Why Squash is popular in Canada

When you think of popular sports in Canada, instantly you think of ice hockey, however Squash is another popular sport in the North American region.

Squash in Canada came about in the 1880s, with Bimbo Sweeney; a Vancouver native and pioneer players, who learnt how learned to play the game at his Vancouver residence in 1899 on a court built to English standards by the Honourable Cecil Edwards.

They established the Canadian Squash Association in 1915, and this year marks 120 years of the governing body.

Squash Canada

Photo credit: Canadian Squash Association

Both successful and unique in Squash

Beside the dual languages of British and French speaking, Squash in Canada is unique because:

1.Jonathan Power became first North American squash player to reach the World No. 1 ranking.

Video credit: Rahul Sehrawat

2. Played all round – the one unique thing about Squash in Canada is a part of their Canadian Winter Games event, in a ‘province v province’ competition.
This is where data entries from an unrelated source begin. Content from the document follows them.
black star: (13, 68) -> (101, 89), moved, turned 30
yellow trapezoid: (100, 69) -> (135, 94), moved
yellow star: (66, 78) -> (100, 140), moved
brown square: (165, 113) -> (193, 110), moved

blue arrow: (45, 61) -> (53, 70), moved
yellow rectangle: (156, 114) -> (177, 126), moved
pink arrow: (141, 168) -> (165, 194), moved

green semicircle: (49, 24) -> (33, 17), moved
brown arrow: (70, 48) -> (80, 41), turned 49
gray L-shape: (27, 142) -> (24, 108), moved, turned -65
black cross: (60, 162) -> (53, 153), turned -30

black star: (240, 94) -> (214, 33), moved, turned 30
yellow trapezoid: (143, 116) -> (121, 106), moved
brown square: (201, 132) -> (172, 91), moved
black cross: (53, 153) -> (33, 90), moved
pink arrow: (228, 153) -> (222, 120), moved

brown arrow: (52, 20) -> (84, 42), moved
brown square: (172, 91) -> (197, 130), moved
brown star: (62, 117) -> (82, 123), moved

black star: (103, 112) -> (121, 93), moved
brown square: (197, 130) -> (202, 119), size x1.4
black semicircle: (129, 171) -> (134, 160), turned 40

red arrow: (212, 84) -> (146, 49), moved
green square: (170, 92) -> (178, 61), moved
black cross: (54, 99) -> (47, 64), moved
3. Most successful nation in Pan American Games – Canada has won 41 medals (more than neighbouring USA and Mexico)

SQUASH-Pan Am Games Toronto 2015-Canada defeat Mexico to wins Gold (Credit: Lolly Gillen)

4. Canada Cup Squash tournament attracts world’s top players – sponsored by Troilus and is a part of the PSA World Tour series; previous winners include Ramy Ashour, Greg Gauliter, Nick Matthews, and local hero Jonathon Power.

5. There are over 200,000 squash players in Canada, and a well-established network of clubs and professionals

Squash civil war with the US

Since 1922, both Canada and the USA have been competing in the Lapham Cup trophy, a Stanley Cup type competition; the first Squash tournament between two countries.

As Squash grew popular between the countries other Squash tournaments came about in the Squash civil war with the US- beginning with The Grant Trophy matches, then nearly 50 years later, saw the launch of the Crawford Trophy in 1999, and then the Lawrence-Wilkins Trophy in 2001.

These four events, held at the same time and venue, across Squash venues in Canada and the United States, in alternative years.

One significant change was in 2000, when all singles matches played with the international ball.

By 2004, there was new tournament just for Canadian and US juniors called the “Battle of the Borders.”

An idea by US-based Bryan Patterson and the late Mark Sachvie of Ontario as competition between Team Ontario vs Team USA; with groups of four players in taking in matches in GU13, GU15, BU13, and BU15 categories. They added the GU17 and BU17 sections in 2005.

The Battle of Borders has served as a launch pad for any junior players from Canada or USA to play on an international level.

The Club at White Oaks in Niagara-on-the-Lake, Ontario (near St. Catharine’s and Niagara Falls), has served as host for the competition.

Following a change of event management with Squash Canada taking over the administration of the tournament, the governing body have used the tournament as part of their grassroots development programme for their rising stars, from each year in their Athletic Development Program junior camps held before and after the event.

End of an era, new stars in waiting

Last month Samantha Cornett, multiple national Canadian Squash champion and seasoned international competitor announced her retirement from the sport – now the mantle of Canada’s leading Squash player will fall to Hollie Naughton, who is no.35 in the women professional rankings.

As for the men’s, since Jonathan Power’s retirement in 2006, the leading men’s players are Shawn Delierre and Michael McCue, they rank in the Top 100 of men’s professional rankings.

Despite the COVID-19 outbreak, Canada’s inclusive Squash program has continued to be successful and celebrated it second year of operation:

Video credit: Josh Ginou of squashstream.tv

To sum up, the Canadian Squash is very intriguing as the sport has a great number of tournaments for both amateurs and professionals to take part in whatever the weather.

The Canada Cup Squash has a lot of prestige in being an international competition, which brings a lot of interest for the sport too.

Overall, Squash in Canada is right up there in popularity and could give the USA some serious competition; in the next few years providing there are more strategic partnerships, with global Squash companies that could support the sport at a grassroots level.